The move also will likely mean the replacement of the Law and Justice Center, which the county has been working on for years, will cost $10 million less than it would have otherwise.

“(Zero In) is a perfect long-term investment. We’re solving a problem we’ve been trying to solve for more than a decade in smaller chunks,” MacFarlane said.

“Instead of one larger $50 million or $60 million package … we’re doing this in smaller batches and (in) a more efficient way. And (we’re) buying built footage for cheaper than we can build it today.”

The county used coronavirus relief reimbursements from the state to free up local tax dollars for the purchase.

The state set aside some of the $1.25 billion in aid from the federal government to repay local governments for coronavirus-related costs, including for law enforcement and detention center services.

However, as the county had previously budgeted for costs related to law enforcement and detention center, it was able to use the federal dollars to help pay for the Zero In property at 93 Laura Louise Lane.

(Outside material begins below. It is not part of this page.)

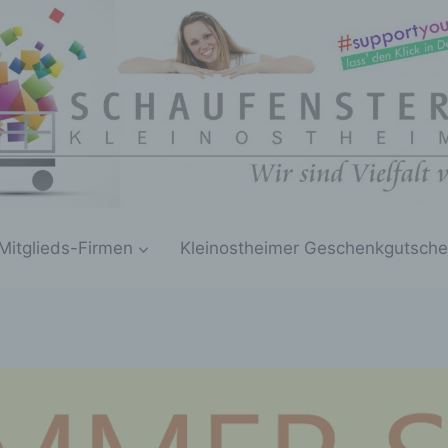
Mitglieds-Firmen
Kleinostheimer Geschenkgutsche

The sale came together quickly.

County officials first discussed it in September. They then took a tour of the building and worked with a real estate agent before deciding to move ahead with the purchase. On Thursday, the commissioners officially signed closing paperwork for the property.

“The undersheriff found something that we knew immediately to be unique, that we knew we would probably never see again,” MacFarlane said. “…We knew it was kind of a now or never thing.”